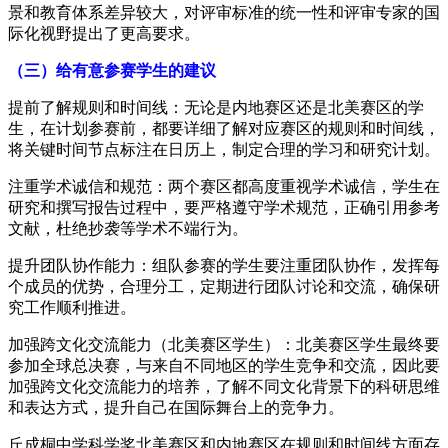
景和教育体系差异较大，对评审标准的统一性和评审专家的国
际化视野提出了更高要求。
（三）给有意参赛学生的建议
提前了解规则和时间线：无论是内地赛区还是北美赛区的学
生，在计划参赛前，都要详细了解对应赛区的规则和时间线，
将关键时间节点标注在日历上，制定合理的学习和研究计划。
注重学术诚信和规范：两个赛区都高度重视学术诚信，学生在
研究和撰写报告过程中，要严格遵守学术规范，正确引用参考
文献，杜绝抄袭等学术不端行为。
提升团队协作能力：组队参赛的学生要注重团队协作，发挥每
个成员的优势，合理分工，定期进行团队讨论和交流，确保研
究工作顺利推进。
加强跨文化交流能力（北美赛区学生）：北美赛区学生最终要
参加全球总决赛，与来自不同地区的学生竞争和交流，因此要
加强跨文化交流能力的培养，了解不同文化背景下的科研思维
和表达方式，提升自己在国际舞台上的竞争力。
丘成桐中学科学奖北美赛区和内地赛区在规则和时间线方面存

TASK DESCRIPTION
Each entry above should be given again exactly, with its pictures omitted.

ANSWER SECTION
景和教育体系差异较大，对评审标准的统一性和评审专家的国
际化视野提出了更高要求。
（三）给有意参赛学生的建议
提前了解规则和时间线：无论是内地赛区还是北美赛区的学
生，在计划参赛前，都要详细了解对应赛区的规则和时间线，
将关键时间节点标注在日历上，制定合理的学习和研究计划。
注重学术诚信和规范：两个赛区都高度重视学术诚信，学生在
研究和撰写报告过程中，要严格遵守学术规范，正确引用参考
文献，杜绝抄袭等学术不端行为。
提升团队协作能力：组队参赛的学生要注重团队协作，发挥每
个成员的优势，合理分工，定期进行团队讨论和交流，确保研
究工作顺利推进。
加强跨文化交流能力（北美赛区学生）：北美赛区学生最终要
参加全球总决赛，与来自不同地区的学生竞争和交流，因此要
加强跨文化交流能力的培养，了解不同文化背景下的科研思维
和表达方式，提升自己在国际舞台上的竞争力。
丘成桐中学科学奖北美赛区和内地赛区在规则和时间线方面存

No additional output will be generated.